[Extracted data Boundary: Start]

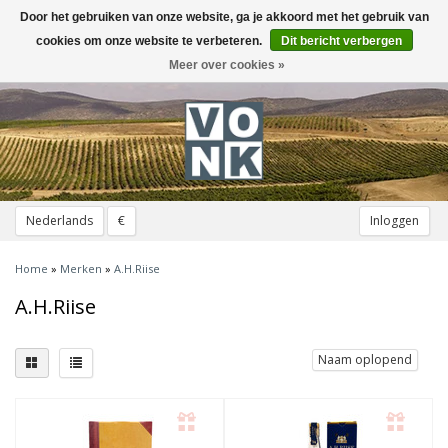
Door het gebruiken van onze website, ga je akkoord met het gebruik van
Toggle
navigation
cookies om onze website te verbeteren.
Dit bericht verbergen
Meer over cookies »
Nederlands
€
Inloggen
Home
»
Merken
»
A.H.Riise
A.H.Riise
Naam oplopend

[Extracted data Boundary: End]

■ Exercise description ■
Scan the records for the word "cookies", and copy each line where it is found.

■ Task answer ■
cookies om onze website te verbeteren.
Meer over cookies »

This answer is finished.